To specify the amount of memory you require, use syntax --gres=min-vram:NNg, where NN is the amount of VRAM needed.

As with any GPU request, you’ll need to specify the amount of GPUs you want with --gpus=N as well.

For example, specifying --gpus=1 and --gres=min-vram:40g would give you a single GPU with at least 40GB of memory.

See the available GPUs reference for more information on available GPUs.

Choosing a GPU based on CUDA compute capability

Different GPUs have different chip architectures that support different levels of CUDA compute capability. CUDA compute capability represents various different hardware features that the GPU chips are capable of implementing (bfloat16 support, lower precision floating point arithmetic etc.).

Sometimes codes and libraries require GPUs that support some minimum level of CUDA compute capability. In these cases you’ll want to choose GPUs based on their compute capability.
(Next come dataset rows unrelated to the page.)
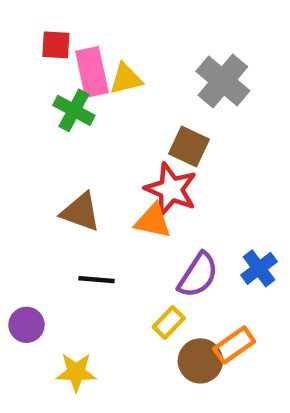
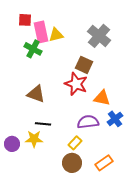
orange triangle: (153, 221) -> (102, 98), moved
purple semicircle: (198, 275) -> (88, 122), turned -130
orange rectangle: (234, 345) -> (104, 163), moved
brown circle: (200, 361) -> (72, 163), moved
yellow star: (76, 372) -> (34, 139), moved

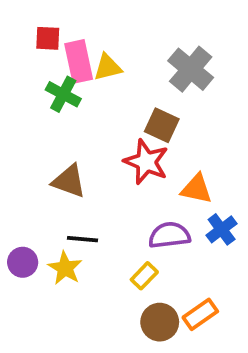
yellow star: (34, 139) -> (65, 268), turned 30
purple circle: (12, 144) -> (23, 262), moved
brown circle: (72, 163) -> (160, 322), moved

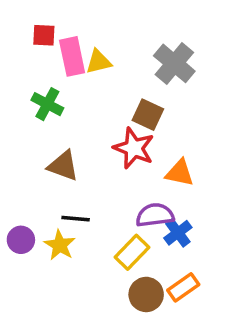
green cross: (63, 94) -> (47, 104), moved
blue cross: (222, 229) -> (178, 233), moved
yellow rectangle: (144, 276) -> (132, 252), size x1.4

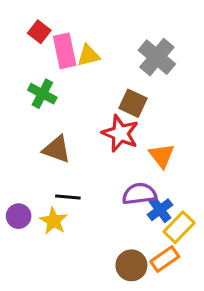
red square: (44, 35) -> (39, 32), turned 35
orange triangle: (180, 173) -> (162, 156), turned 40
yellow rectangle: (132, 252) -> (179, 227), moved

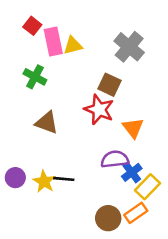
black line: (68, 197) -> (64, 179), moved

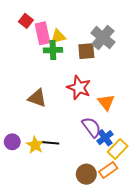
green cross: (35, 77) -> (53, 50), moved, turned -30
brown square: (110, 85) -> (86, 51), moved, turned -30
purple semicircle: (115, 159) -> (92, 127), turned 60

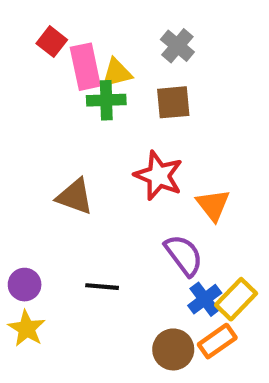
gray cross: (103, 38) -> (177, 46), moved, size x0.7
blue cross: (105, 138) -> (205, 299), moved
yellow star: (35, 145) -> (27, 329), moved

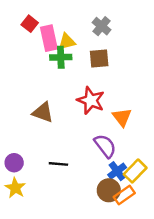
brown circle: (173, 349) -> (109, 190), moved

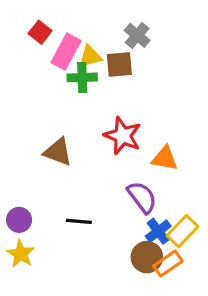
pink rectangle: (49, 38) -> (66, 52), turned 40
brown square: (99, 58) -> (119, 65), moved
orange triangle: (122, 117) -> (165, 158), turned -42

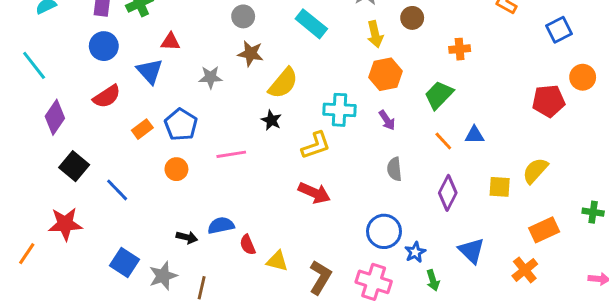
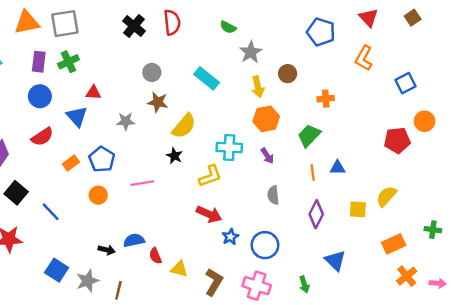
orange line: (443, 141) -> (313, 172), turned 35
blue star: (415, 252) -> (230, 237), moved
orange cross: (525, 270) -> (407, 276), moved

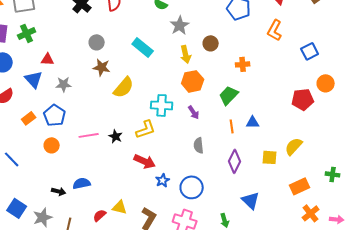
gray star: (126, 121) -> (64, 84), moved
black star: (174, 156) -> (116, 136), moved
red semicircle: (155, 256) -> (100, 215), moved, turned 72

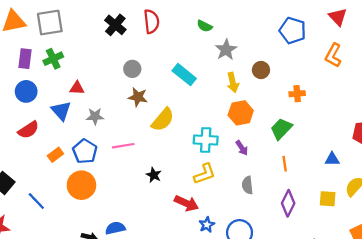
blue triangle: (253, 122) -> (332, 159), moved
yellow L-shape: (146, 129) -> (205, 174), moved
pink line: (89, 135) -> (123, 146), moved
orange circle: (52, 145) -> (81, 185), size x1.6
To specify the minimum compute capability, use syntax --gres=min-cuda-cc:CC, where CC is the compute capability as a number (so compute capability 3.5 would be 35 and compute capability 8.0 would be 80).

As with any GPU request, you’ll need to specify the amount of GPUs you want with --gpus=N as well.

For example, specifying --gpus=1 and --gres=min-cuda-cc:80 would give you a single GPU with minimum compute capabilty support of 8.0.

Only one --gres option can be given, so combine them with a comma like --gres=min-vram:40g,min-cuda-cc:80.

See the available GPUs reference for more information on available GPUs.

Reserving a GPU from the debug queue

There is a gpu-debug-partition that you can use to run short jobs (30 minutes or less) for quick tests and debugging. Use --partition=gpu-debug to ask for a GPU from this partition.

Running an example program that utilizes GPU

The scripts you need for the following exercises can be found in our hpc-examples, which we discussed in Using the cluster from a command line (section Copy your code to the cluster). You can clone the repository by running git clone https://github.com/AaltoSciComp/hpc-examples.git. Doing this creates you a local copy of the repository in your current working directory. This repository will be used for most of the tutorial exercises.

For this example, let’s consider pi-gpu.cu in the slurm-folder. It estimates pi with Monte Carlo methods and can utilize a GPU for calculating the trials.

The script is in the slurm-folder. This example is written in C++ and CUDA. Thus it needs to be compiled before it can be run.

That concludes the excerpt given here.